Keywords
Neuroimaging analysis, re-executable publication, reproducibility
This article is included in the INCF gateway.
Neuroimaging analysis, re-executable publication, reproducibility
The quest for more reproducibility and replicability in neuroscience research spans many types of problems. True reproducibility requires the observation of a ‘similar result’ through the execution of a subsequent independent, yet similar, analysis on similar data. However, what constitutes ‘similar’, and how to appropriately annotate and integrate a lack of replication in specific studies remains a problem for the community and the literature that we generate.
A number of studies have brought the reproducibility of science into question (Prinz et al., 2011). Numerous factors are critical to understand reproducibility, including: sample size, and its related issues of power and generalizability (Button et al., 2013; Ioannidis, 2005); P-hacking, trying various statistical approaches in order to find analyses that reach significance (Simmons et al., 2011; Simonsohn et al., 2014); completeness of methods description, the written text of a publication cannot completely describe an analytic method in its entirety. Coupled with this is the publication bias that arises from only publishing results from the positive (“significant”) tail of the distribution of findings. This contributes to a growing literature of findings that do not properly ‘self-correct’ through an equivalent publication of negative findings (that indicate a lack of replication). Such corrective aggregation is needed to balance the inevitable false positives that result from the millions of experiments that are performed each year.
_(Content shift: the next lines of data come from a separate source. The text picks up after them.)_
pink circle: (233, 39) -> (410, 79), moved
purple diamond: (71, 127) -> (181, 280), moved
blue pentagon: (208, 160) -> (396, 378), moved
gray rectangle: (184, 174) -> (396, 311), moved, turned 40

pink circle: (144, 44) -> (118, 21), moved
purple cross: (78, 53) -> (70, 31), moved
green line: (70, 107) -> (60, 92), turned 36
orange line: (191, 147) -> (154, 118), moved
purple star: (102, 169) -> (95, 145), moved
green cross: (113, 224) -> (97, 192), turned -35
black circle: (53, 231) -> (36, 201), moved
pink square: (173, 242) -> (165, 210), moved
But before even digging too deeply into the exceedingly complex topic of reproducibility, there already is great concern that a typical neuroimaging publication, the basic building block that our scientific knowledge enterprise is built upon, is rarely even re-executable, even by the original investigators. The general framework for a publication is the following: take some specified “Data”, apply a specified “Analysis”, and generate a set of “Results”. From the Results, claims are then made and discussed. In the context of this paper, we consider “Analysis” to include the software, workflow and execution environment, and use the following definitions of reproducibility:
Re-executability (publication-level replication): The exact same data, operated on by the exact same analysis should yield the exact same result. This is currently a problem since publications, in order to maintain readability, do not typically provide a complete specification of the analysis method or access to the exact data.
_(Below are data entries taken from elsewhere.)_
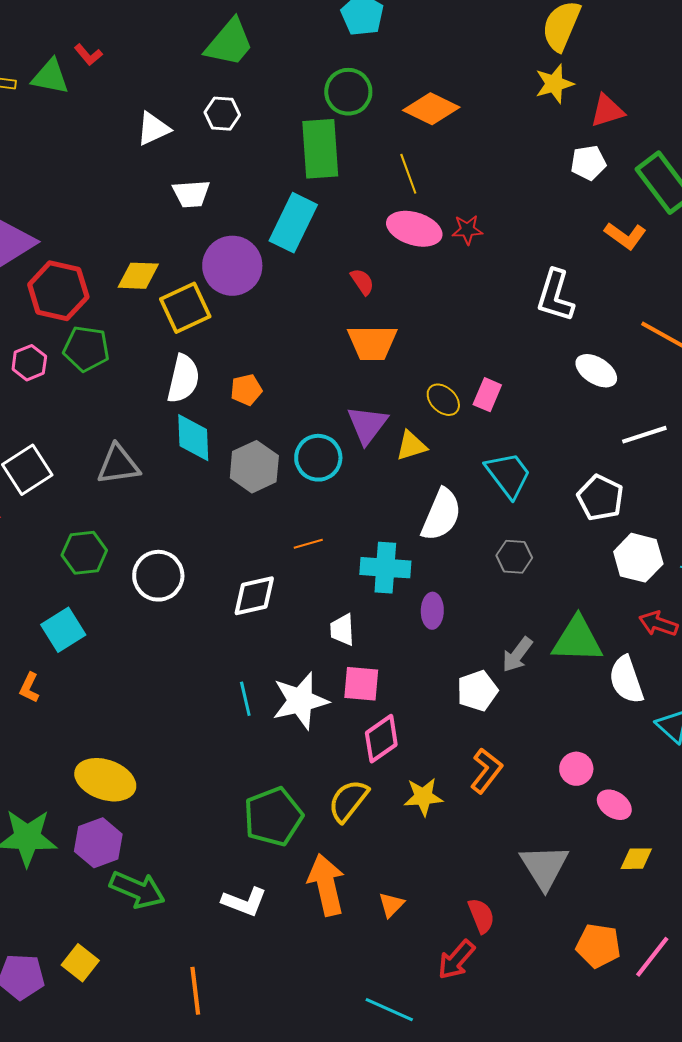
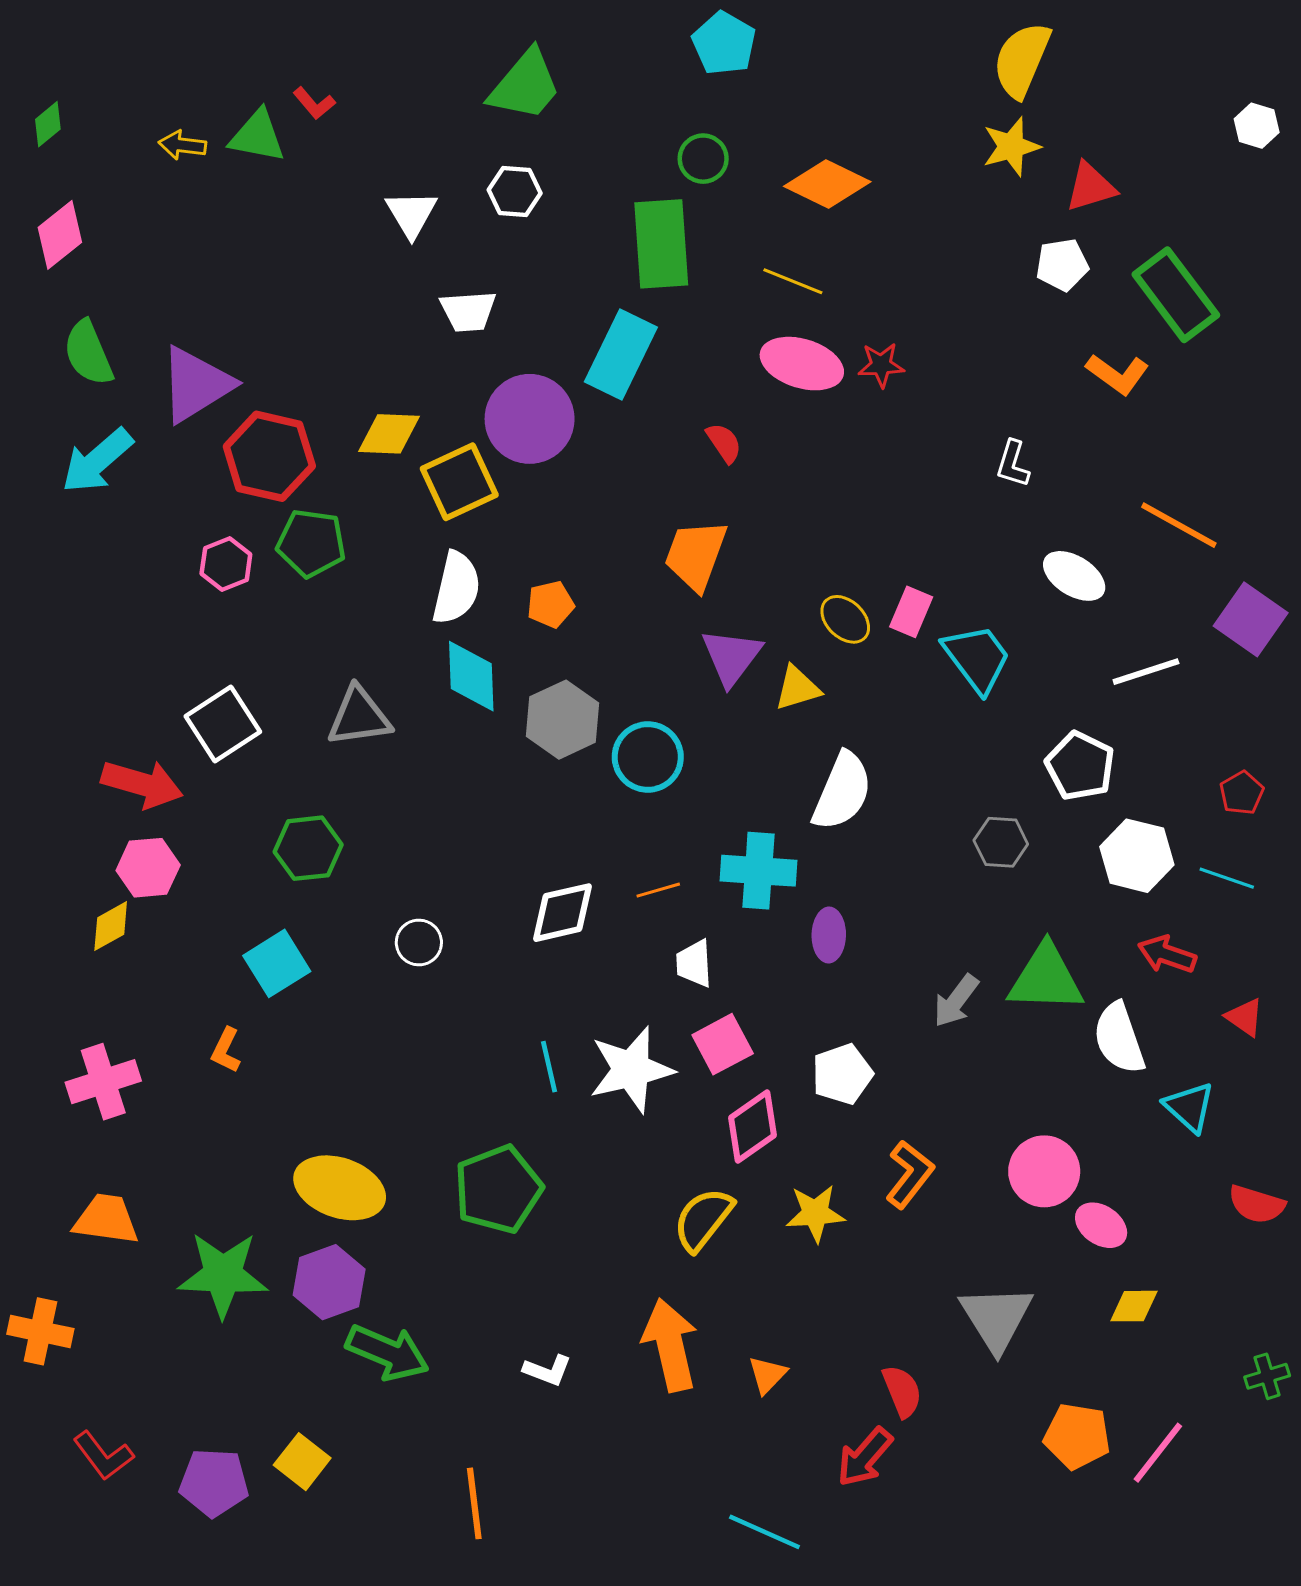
green circle: (348, 92) -> (703, 159), size x0.7
white triangle: (153, 129) -> (411, 214), turned -36
yellow line: (408, 174) -> (793, 281), turned -48
white L-shape: (555, 296) -> (1013, 464), size x0.6
orange trapezoid: (372, 343) -> (696, 555), moved, turned 110
cyan circle: (318, 458) -> (648, 757), moved
cyan trapezoid: (508, 475) -> (977, 658), moved
orange line: (308, 544) -> (658, 890), moved
gray hexagon: (514, 557) -> (1001, 842), moved
white circle: (158, 576) -> (419, 942), moved, size x0.6
pink square: (361, 684) -> (723, 1044), turned -33
white pentagon: (477, 691) -> (842, 1074), moved
pink circle: (576, 769) -> (1044, 1171), size x1.4
green pentagon: (273, 817) -> (498, 1189), moved
white L-shape: (244, 902) -> (548, 1370), size x0.7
Generalizability: We can divide generalizability into three variations:
Generalization Variation 1: Exact Same Data + Nominally ‘Similar’ Analyses should yield a ‘Similar’ Result (i.e. FreeSurfer subcortical volumes compared to FSL FIRST)
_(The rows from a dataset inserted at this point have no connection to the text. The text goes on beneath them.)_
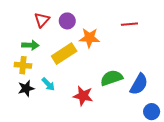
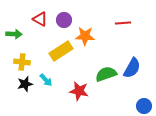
red triangle: (42, 20) -> (40, 19), turned -42
green arrow: (30, 45) -> (14, 34), moved
blue semicircle: (139, 84) -> (132, 68), moved

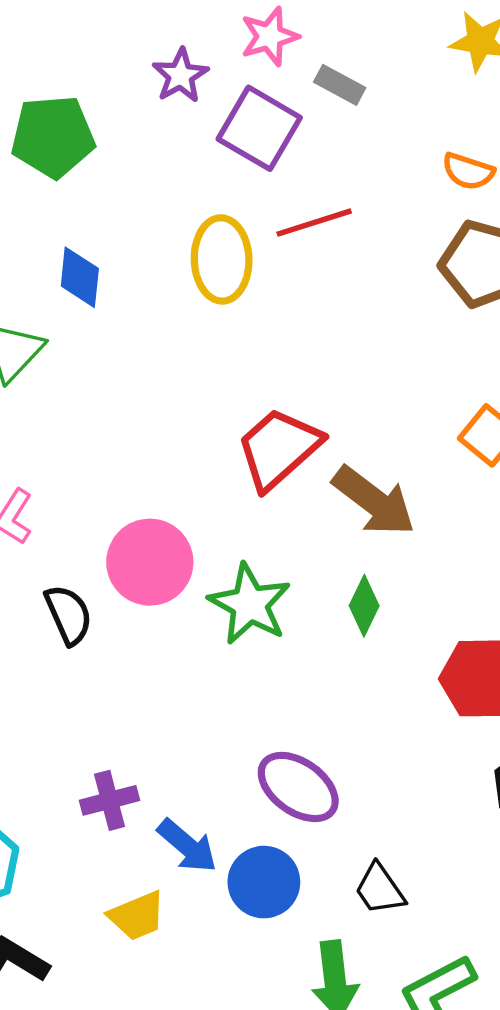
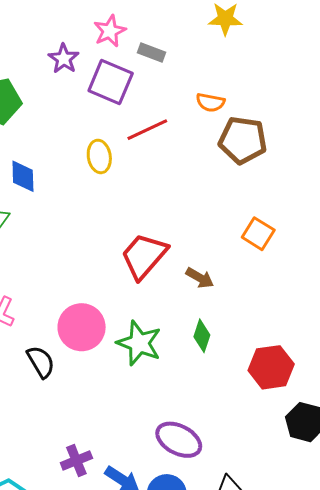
orange semicircle: (468, 171) -> (210, 102), moved
yellow ellipse: (222, 259) -> (99, 156), size x0.7
brown arrow: (374, 501) -> (200, 278), size x0.6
Generalization Variation 2: Nominally ‘Similar’ Data + Exact Same Analysis should yield a ‘Similar’ Result (i.e. the cohort of kids with autism I am using compared to the cohort you are using)
Generalized Reproducibility: Nominally ‘Similar’ Data + Nominally ‘Similar’ Analyses should yield a ‘Similar’ Result
Since we do not really characterize data, analysis, and results very exhaustively in the current literature, the concept of ‘similar’ has lots of wiggle room for interpretation (both to enhance similarity and to discount differences, as desired by the interests of the author).
In this paper, we look more closely at the re-executability necessary for publication-level replication. The technology exists, in many cases, to make neuroimaging publications that are fully re-executable. Re-executability of an initial publication is a crucial step in the goal of overall reproducibility of a given research finding. There are already examples of re-executable individual articles (e.g. Waskom, 2014), as well as journals that propose to publish reproducible and open research (e.g. https://rescience.github.io). Here, we propose a formal template for a reproducible brain imaging publication and provide an example on fully open data from the NITRC Image Repository. The key elements to publication re-executability is definition of and access to: 1) the data; 2) the processing workflow; 3) the execution environment; and 4) the complete results. In this report, we use existing technologies (i.e., NITRC (http://nitrc.org), NIDM (http://nidm.nidash.org), Nipype (http://nipy.org/nipype), NeuroDebian (http://neuro.debian.net)) to generate a re-executable publication for a very simple analysis problem, which can form an essential template to guide future progress in enhancing re-executability of workflows in neuroimaging publications. Specifically, we explore the issue of exact re-execution (identical execution environment) and re-execution of identical workflow and data in ‘similar’ execution environments (Glatard et al., 2015).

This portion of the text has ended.